Sundance Review: The Hollars Lacks Perspective

A lot of actors want to direct and we seem to love actors turned directors. They still have to pick a good script though. John Krasinski has no problem with staging or directing performances, but chose a script that is trite and problematic.

John Hollar (Krasinski) returns home when his mother (character actress Margo Martindale, according to Bojack Horseman) is diagnosed with a brain tumor. His father Don (Richard Jenkins) is helpless and needy. His brother Ron (Sharlto Copley) is living at home and spying on the ex-wife whom he chose to divorce. He hasn’t grown. He’s just learned his wife was too good for him so now he wants her back.

The biggest problem with The Hollars is that all these insecure men need women to tell them they’re awesome. John is afraid of having a baby with Becca (Anna Kendrick), and doesn’t want to get married. She has more money than him and he’s a struggling artist. They say he’s a comic book artist but I guess he has a day job because that’s where Becca tells him he has to go home and she’s made all his plans and packed for him.
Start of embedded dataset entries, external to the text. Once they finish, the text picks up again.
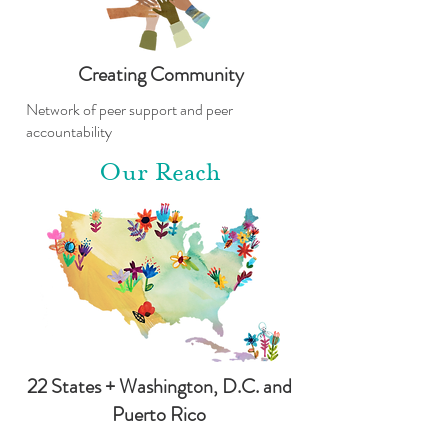
Creating Community
Network of peer support and peer
accountability
Our Reach
22 States + Washington, D.C. and
Puerto Rico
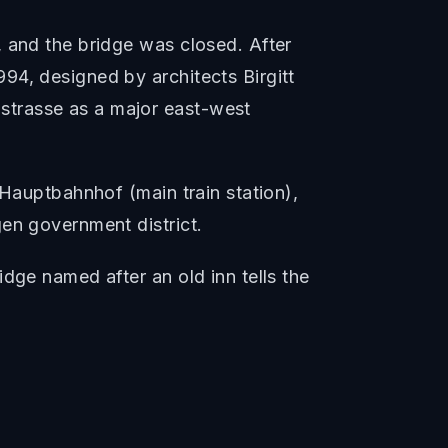
, and the bridge was closed. After
94, designed by architects Birgitt
strasse as a major east-west
 Hauptbahnhof (main train station),
en government district.
dge named after an old inn tells the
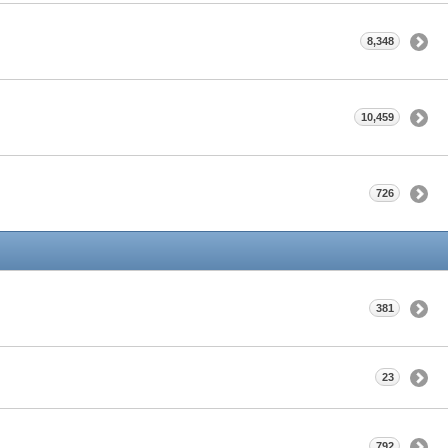
8,348
10,459
726
381
23
792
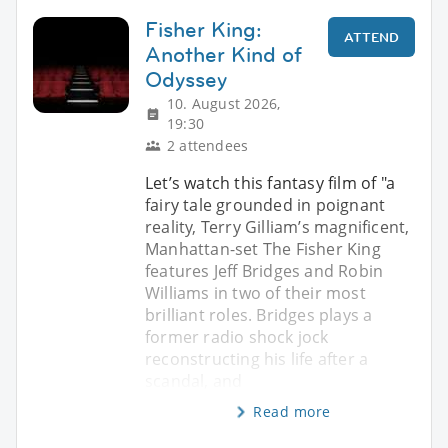
Fisher King:
ATTEND
Another Kind of
Odyssey
10. August 2026,
19:30
2 attendees
Let’s watch this fantasy film of "a
fairy tale grounded in poignant
reality, Terry Gilliam’s magnificent,
Manhattan-set The Fisher King
features Jeff Bridges and Robin
Williams in two of their most
brilliant roles. Bridges plays a
former radio shock jock
reconstructing his life after a
scandal, and
Read more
Becca is a frigging saint. She hangs on the phone listening to John’s problems, even when he says things that make an expectant mother stress. Kendrick is incredibly empathetic but it’s a problem that her character only exists as a reflection of the man. As for reassuring him, she may be incorrect. It doesn’t seem like John Hollar will be a good father and provider being so self-involved.

He is the prodigal son returning to fix his family. Don can’t take care of himself and Ron gets himself into trouble. The reason the tumor has gotten this bad is Don ignored the symptoms for decades. Symptoms like partial blindness and paralysis. So I relate to medically negligent relatives but this movie just piles on negligence and irresponsibility.

The problem with women is further exasperated by John’s high school flame Gwen (Mary Elizabeth Winstead). She is described as no longer desirable because she’s had a baby, but she still comes on to John because he’s just so irresistible, even though she’s remarried herself. Most of our readers know what Mary Elizabeth Winstead looks like. If you don’t, it doesn’t matter because they should not be talking about women like a prize to be won or discarded.

The Hollars wants to be a whimsical dramady but relies overbearingly on Cameron Crowe-esque needle drops. It’s specifically the kind of music Crowe likes too. John brings his mom pretzels and ice cream to eat. Isn’t that cute? He helps her escape for a night out. It’s not endearing. It’s preening. Becca designs pet clothes for a living, because isn’t that a wacky job for someone to have? (Since her family already had money I guess she’s following her dream.) Martindale has a good real moment of panic. It’s solved by the whole family singing Indigo Girls. That is eye rollingly obnoxious. It couldn’t be any worse if they pulled out hair brushes to sing into.

Everyone grieves differently and there are great movies, and touching, funny movies about reconciling near end of life relationships. There was a much more poignant one here at Sundance. The Hollars wants a medal for expressing its feelings but it seriously lacks perspective on what it’s characters’ fundamental problems really are.